Diskusi Singkat Pengusaha dalam Kawasan Industri Hasil Tembakau

784

KUDUS (29/7) – Bea Cukai Kudus mengundang pengusaha rokok yang berada di Kawasan Industri Hasil Tembakau (KIHT) Kabupaten Kudus yang dulunya bernama Lingkungan Industri Kecil (LIK) Kabupaten Kudus, dalam acara diskusi ringan tentang Tata Laksana KIHT. Turut hadir pula Adi Sumarno selaku Kepala Bidang Perindustrian Dinas Tenaga Kerja, Perindusrian, Koperasi dan UKM. Beliau juga menjabat sebagai penanggung jawab Koperasi Jasa Sigaret Langgeng Sejahtera, koperasi yang menaungi para pengusaha rokok di KIHT Kabupaten Kudus.

Diskusi kali ini menitikberatkan pada permasalahan pengadaan mesin SKM di KIHT dan tata laksana produksi hasil tembakau di KIHT. Adi menjelaskan bahwa jajarannya telah berkoordinasi dengan Kementerian Perindustrian untuk pengadaan mesin SKM. Diupayakan mesin SKM ini akan siap digunakan pada bulan Agustus mendatang.

“Kami sudah koordinasi dengan instansi dan Kementerian Perindustrian tentang pengadaan mesin SKM. Pada bulan Agustus dipastikan mesin sudah dapat digunakan,” jelas Adi.
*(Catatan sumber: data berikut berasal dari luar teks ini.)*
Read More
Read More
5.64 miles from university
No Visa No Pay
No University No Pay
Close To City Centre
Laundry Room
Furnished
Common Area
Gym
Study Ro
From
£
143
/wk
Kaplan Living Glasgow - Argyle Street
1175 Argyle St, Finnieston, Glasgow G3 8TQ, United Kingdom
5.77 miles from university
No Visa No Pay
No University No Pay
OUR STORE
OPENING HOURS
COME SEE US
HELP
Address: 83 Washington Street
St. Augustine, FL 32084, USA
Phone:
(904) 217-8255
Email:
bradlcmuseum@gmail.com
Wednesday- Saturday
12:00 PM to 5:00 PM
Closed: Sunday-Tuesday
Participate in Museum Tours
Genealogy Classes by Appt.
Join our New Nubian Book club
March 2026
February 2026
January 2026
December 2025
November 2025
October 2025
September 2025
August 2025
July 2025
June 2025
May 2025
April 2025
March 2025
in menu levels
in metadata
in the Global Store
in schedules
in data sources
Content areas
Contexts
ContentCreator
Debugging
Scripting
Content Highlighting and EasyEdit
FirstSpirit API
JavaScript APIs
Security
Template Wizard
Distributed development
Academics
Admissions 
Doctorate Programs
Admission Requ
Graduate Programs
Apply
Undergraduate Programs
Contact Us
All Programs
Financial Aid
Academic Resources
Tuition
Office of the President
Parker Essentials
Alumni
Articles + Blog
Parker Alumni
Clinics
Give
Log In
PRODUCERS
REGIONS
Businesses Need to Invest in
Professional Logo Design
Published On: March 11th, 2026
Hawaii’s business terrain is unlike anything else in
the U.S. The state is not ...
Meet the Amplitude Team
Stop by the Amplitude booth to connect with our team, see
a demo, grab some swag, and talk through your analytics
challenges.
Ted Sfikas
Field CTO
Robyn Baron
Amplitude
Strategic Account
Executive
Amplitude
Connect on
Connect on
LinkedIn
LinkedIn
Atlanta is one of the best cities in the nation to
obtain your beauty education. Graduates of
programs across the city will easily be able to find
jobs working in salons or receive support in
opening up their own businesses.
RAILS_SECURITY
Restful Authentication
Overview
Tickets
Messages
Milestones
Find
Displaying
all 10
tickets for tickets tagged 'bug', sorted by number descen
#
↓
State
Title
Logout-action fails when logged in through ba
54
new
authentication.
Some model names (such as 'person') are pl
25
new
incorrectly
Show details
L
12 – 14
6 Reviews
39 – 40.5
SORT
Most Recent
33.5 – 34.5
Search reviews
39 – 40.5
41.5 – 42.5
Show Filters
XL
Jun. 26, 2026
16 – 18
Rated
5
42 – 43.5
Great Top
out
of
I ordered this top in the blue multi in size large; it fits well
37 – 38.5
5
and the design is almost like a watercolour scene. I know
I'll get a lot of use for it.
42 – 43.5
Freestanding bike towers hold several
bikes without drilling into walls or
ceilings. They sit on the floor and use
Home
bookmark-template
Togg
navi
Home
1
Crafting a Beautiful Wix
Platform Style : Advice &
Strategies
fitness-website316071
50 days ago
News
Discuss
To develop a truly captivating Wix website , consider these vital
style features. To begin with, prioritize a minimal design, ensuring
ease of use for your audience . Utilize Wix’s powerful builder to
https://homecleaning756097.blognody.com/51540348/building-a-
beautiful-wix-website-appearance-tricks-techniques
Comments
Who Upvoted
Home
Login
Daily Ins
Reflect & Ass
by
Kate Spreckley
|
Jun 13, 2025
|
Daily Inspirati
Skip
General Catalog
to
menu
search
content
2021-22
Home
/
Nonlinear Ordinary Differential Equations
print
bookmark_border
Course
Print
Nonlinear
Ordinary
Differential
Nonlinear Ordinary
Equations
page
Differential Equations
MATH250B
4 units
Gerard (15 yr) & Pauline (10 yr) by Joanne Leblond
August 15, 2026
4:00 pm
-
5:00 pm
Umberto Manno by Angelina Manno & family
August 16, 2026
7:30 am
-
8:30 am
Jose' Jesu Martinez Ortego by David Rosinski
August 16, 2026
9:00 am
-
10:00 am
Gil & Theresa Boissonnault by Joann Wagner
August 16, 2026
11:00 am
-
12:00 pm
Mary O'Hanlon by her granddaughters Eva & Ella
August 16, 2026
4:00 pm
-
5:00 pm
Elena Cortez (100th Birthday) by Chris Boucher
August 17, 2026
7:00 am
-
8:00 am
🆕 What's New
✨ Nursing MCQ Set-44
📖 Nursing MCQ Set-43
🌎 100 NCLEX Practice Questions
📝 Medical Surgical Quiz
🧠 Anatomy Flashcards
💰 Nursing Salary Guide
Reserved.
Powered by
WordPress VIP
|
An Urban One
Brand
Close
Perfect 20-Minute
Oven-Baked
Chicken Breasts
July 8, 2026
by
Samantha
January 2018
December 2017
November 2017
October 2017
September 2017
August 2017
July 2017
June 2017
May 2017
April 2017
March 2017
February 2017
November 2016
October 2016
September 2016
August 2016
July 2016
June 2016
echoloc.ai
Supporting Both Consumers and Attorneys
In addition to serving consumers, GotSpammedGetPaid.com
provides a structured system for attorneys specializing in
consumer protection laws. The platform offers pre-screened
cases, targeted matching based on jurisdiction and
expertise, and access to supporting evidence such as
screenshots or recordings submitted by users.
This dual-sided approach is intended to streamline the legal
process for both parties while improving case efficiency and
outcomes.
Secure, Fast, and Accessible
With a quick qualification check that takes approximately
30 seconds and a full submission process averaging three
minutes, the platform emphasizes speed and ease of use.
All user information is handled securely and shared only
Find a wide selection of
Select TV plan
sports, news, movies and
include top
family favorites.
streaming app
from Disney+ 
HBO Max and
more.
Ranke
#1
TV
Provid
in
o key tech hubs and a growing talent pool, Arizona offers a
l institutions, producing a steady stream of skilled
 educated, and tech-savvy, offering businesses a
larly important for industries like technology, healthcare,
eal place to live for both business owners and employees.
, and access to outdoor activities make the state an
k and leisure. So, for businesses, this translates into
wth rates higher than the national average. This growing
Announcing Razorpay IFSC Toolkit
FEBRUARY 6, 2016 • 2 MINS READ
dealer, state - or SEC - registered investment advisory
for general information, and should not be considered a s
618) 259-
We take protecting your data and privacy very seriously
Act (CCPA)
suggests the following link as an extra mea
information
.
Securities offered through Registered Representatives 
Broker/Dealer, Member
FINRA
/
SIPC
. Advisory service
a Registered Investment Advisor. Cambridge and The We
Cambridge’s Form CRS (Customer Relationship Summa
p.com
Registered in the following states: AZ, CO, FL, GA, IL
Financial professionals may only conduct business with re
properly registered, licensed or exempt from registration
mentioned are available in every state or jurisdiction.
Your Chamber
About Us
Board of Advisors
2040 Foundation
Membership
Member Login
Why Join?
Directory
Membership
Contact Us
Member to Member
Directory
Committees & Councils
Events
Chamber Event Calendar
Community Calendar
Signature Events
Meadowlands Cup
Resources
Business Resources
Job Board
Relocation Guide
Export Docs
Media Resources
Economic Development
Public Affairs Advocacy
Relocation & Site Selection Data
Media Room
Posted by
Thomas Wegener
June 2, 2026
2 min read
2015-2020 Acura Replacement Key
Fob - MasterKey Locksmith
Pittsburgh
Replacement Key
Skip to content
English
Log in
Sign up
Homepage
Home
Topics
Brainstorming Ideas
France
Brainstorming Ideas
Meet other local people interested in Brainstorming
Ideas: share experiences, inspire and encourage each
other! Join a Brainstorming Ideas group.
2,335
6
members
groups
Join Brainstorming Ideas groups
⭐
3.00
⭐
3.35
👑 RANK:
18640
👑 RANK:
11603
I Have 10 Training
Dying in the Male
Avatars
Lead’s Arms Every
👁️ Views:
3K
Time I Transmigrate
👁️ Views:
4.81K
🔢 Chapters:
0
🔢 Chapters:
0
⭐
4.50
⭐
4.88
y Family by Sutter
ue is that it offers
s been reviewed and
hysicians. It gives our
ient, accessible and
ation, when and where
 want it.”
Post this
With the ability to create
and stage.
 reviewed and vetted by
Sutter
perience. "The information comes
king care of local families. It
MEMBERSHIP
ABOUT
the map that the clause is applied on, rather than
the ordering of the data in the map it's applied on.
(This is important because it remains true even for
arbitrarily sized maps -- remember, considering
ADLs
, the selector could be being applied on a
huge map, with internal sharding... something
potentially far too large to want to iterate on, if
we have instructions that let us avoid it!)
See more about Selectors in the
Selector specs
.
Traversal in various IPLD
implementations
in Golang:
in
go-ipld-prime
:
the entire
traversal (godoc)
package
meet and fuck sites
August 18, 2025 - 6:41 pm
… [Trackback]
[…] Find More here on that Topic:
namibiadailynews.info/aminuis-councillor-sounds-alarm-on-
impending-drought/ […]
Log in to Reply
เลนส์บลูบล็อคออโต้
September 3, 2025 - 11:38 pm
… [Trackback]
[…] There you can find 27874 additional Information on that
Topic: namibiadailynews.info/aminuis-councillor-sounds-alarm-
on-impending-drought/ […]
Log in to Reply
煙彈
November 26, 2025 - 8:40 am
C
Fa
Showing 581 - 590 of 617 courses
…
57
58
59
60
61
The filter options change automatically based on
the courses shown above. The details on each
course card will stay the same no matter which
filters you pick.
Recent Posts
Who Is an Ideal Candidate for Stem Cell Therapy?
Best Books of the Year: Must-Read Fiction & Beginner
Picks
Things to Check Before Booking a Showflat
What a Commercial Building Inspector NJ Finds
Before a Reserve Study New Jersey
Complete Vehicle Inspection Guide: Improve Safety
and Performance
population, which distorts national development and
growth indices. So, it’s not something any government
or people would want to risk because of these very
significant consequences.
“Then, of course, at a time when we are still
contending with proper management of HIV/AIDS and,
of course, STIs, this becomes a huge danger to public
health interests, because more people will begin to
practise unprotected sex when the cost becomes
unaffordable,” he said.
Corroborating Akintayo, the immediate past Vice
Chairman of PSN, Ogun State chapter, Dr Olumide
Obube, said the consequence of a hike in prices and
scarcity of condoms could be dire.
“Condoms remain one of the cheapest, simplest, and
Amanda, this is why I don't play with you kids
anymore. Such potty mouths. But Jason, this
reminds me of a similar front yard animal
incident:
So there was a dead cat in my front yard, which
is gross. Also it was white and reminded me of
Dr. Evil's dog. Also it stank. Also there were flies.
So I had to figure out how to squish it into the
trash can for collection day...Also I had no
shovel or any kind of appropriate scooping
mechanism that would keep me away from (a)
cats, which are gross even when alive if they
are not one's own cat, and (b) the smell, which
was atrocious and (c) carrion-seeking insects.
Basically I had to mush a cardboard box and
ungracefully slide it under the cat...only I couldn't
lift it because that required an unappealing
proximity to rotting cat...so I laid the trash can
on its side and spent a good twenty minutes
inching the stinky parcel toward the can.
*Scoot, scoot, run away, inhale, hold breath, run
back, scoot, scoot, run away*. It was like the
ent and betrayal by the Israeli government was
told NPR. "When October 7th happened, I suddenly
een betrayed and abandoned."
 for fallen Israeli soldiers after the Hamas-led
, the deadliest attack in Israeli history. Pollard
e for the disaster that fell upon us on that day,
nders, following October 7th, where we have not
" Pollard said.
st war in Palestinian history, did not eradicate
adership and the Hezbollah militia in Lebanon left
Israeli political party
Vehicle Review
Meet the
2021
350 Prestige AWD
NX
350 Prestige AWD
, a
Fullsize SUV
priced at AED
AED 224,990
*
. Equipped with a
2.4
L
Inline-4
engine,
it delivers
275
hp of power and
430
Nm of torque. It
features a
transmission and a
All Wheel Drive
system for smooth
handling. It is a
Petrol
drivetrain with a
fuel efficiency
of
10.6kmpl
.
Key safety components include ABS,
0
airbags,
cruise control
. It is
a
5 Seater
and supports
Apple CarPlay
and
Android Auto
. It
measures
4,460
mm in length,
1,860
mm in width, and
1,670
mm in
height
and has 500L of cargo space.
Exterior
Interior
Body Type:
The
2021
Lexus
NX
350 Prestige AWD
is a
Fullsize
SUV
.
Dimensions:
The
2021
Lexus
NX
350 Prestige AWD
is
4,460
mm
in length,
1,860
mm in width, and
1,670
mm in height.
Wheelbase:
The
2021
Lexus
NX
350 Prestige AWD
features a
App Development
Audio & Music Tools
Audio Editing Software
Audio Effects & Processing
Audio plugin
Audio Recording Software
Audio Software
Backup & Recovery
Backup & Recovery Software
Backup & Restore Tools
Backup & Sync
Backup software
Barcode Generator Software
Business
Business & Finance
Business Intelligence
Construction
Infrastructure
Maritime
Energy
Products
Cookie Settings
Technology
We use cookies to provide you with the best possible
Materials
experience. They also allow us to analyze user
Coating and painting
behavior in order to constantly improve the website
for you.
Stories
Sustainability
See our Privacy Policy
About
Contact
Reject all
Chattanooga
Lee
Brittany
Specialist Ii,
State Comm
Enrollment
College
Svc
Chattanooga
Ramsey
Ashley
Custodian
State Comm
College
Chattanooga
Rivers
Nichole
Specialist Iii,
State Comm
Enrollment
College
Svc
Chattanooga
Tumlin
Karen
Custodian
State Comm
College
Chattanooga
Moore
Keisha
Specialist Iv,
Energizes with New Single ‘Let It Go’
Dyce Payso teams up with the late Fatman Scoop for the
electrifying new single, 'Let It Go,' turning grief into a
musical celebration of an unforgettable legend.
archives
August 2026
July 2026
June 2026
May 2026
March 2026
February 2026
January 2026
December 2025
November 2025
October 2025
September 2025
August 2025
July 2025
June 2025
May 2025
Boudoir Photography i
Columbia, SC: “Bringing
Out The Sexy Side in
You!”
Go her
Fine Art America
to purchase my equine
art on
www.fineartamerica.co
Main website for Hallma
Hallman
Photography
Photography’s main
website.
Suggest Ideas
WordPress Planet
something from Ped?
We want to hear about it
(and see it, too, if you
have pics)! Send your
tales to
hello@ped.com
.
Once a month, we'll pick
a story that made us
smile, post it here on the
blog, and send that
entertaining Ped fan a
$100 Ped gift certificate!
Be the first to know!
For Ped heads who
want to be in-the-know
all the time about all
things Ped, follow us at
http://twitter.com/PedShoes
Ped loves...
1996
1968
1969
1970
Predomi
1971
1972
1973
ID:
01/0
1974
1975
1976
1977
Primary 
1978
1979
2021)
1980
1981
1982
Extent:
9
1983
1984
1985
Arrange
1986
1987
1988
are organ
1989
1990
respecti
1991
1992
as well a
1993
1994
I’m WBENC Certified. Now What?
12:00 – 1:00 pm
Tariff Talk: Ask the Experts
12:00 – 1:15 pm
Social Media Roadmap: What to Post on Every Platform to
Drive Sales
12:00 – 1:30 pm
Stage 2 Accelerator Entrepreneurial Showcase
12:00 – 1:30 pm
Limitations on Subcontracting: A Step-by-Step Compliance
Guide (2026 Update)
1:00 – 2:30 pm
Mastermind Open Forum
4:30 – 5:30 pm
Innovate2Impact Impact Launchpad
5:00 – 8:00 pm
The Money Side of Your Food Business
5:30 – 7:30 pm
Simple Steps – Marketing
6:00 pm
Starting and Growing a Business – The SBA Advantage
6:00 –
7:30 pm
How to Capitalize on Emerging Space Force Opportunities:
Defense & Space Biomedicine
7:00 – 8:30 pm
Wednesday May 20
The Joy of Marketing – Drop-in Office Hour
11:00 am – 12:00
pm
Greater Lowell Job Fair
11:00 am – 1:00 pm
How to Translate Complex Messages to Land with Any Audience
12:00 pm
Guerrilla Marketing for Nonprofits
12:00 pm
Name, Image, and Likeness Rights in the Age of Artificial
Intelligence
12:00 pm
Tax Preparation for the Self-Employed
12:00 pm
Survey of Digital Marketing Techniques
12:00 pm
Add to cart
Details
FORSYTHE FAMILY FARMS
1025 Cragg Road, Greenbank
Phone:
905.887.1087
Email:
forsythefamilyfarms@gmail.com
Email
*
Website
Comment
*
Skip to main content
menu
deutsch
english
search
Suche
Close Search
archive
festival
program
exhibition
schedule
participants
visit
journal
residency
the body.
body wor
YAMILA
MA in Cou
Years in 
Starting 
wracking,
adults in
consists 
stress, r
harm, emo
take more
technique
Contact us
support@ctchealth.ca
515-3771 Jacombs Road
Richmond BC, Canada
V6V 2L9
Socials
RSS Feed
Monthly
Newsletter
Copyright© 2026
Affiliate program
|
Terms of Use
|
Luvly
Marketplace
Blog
Para pengusaha rokok pun sudah diizinkan untuk pengajuan merk untuk SKM untuk produksi periode berikutnya. Hadirin yang hadir juga saling berbagi cerita tentang produksi SKM, karena ada beberapa dari hadirin yang pernah memproduksi SKM sebelumnya sehuingga dapatb memberi gambaran bagi perusahaan yang belum pernah memproduksi SKM.